PostgREST / postgrest

REST API for any Postgres database
https://postgrest.org
MIT License
23.11k stars 1.02k forks source link

Computed relationship changes the shape of main query when selecting it as a computed column #2480

Open laurenceisla opened 1 year ago

laurenceisla commented 1 year ago
create schema api;

create table api.premieres (
  id text primary key,
  film_id text -- references api.films(id)
);
insert into api.premieres values
  ('P1', 'F1'),
  ('P2', 'F1'),
  ('P3', 'F2'),
  ('P4', 'F3')
 ;

create table api.films(id text primary key);
insert into api.films values('F1'), ('F2'), ('F4');
create or replace function api.computed_films_m2o(api.premieres) returns setof api.films as $$
  select * from api.films where id = $1.film_id
$$ stable language sql rows 1;

I see that taking a set-returning function as a computed column is acceptable, but the result is still unexpected (to me). Intuitively (and conventionally with PostgREST), a query with computed columns returns the same number of rows as the main query, as in a left join. That is, if we accept taking the computed_films_m2o as a computed column, it should return

GET /premieres?select=*,computed_films_m2o

[{"id":"P1","film_id":"F1","computed_films_m2o":{"id":"F1"}},
 {"id":"P2","film_id":"F1","computed_films_m2o":{"id":"F1"}},
 {"id":"P3","film_id":"F2","computed_films_m2o":{"id":"F2"}},
 {"id":"P4","film_id":"F3","computed_films_m2o":null}]

instead. Otherwise, we have to break the current behevior of that a computed column never change the shape of the main query.

But the presented inner join is not a bug, but a postgresql feature, because PostgreSQL's behavior for a set-returning function in a query's select list is almost exactly the same as if the set-returning function had been written in a LATERAL FROM-clause item instead, i.e.,

select *,  computed_films_m2o(premieres) from premieres

is almost the same as

select premieres.*,  films from premieres, lateral computed_films_m2o(premieres) as films

Regarding that, we could either exploit it as a postgrest feature that a set-returning function as computed column is for inner-join and a rowtype-returning scalar function as computed column is for left-join, or simply deny a set-returning function taken as a computed column for less headache.

Personally, I think the former option is very interesting and makes postgrest more flexible, although it requires explicit documentation and more tests and experiments.

Originally posted by @Iced-Sun in https://github.com/PostgREST/postgrest/issues/2475#issuecomment-1251843074

laurenceisla commented 1 year ago

This was my take of the issue:

From my POV I see it more using a PostgreSQL perspective. Also, this was allowed even before the computed relationships were implemented. I just tested GET /premieres?select=*,computed_films_m2o on PostgREST v9.0.1 and got the same result, returning a different number of rows than the main query (it may work the same way for older versions), so changing this behavior could be considered a breaking change. Still, it needs consensus, I think.

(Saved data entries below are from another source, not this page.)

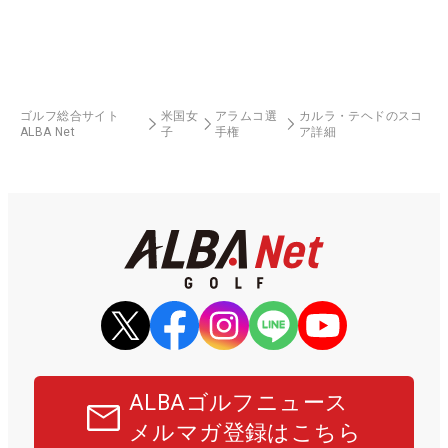
ゴルフ総合サイト
米国女
アラムコ選
カルラ・テヘドのスコ
ALBA Net
子
手権
ア詳細
ALBAゴルフニュース
メルマガ登録はこちら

steve-chavez commented 1 year ago

So since computed relationships are computed columns they can be used on select and thus filter the same way as an !inner.

I think we should keep the convention of select not filtering the rows. !inner broke this but it was a mistake that we can correct with the exists filter(https://github.com/PostgREST/postgrest/issues/2340)

or simply deny a set-returning function taken as a computed column for less headache.

I would prefer that option. This would require considerable work though because we don't have computed columns in the schema cache.

wolfgangwalther commented 1 year ago

or simply deny a set-returning function taken as a computed column for less headache.

I would prefer that option. This would require considerable work though because we don't have computed columns in the schema cache.

I think we should make sure to make the computed relationships features able to call all kinds of computed columns (i.e. scalar types with empty parens select=*,computed() and inline support for all types) and then deprecate the "implicit" way of calling computed columns without brackets. A next step could be to check all column names against the real columns of the queried relation and to reject calling computed columns without parens - i.e. disabling the deprecated feature.

This would give us a way out of the "select affects the number of rows returned" mess we have right now.


Summarizing this and the other issue:

We currently have two problems:

We can fix both by making the new syntax cover all cases and then remove the old syntax.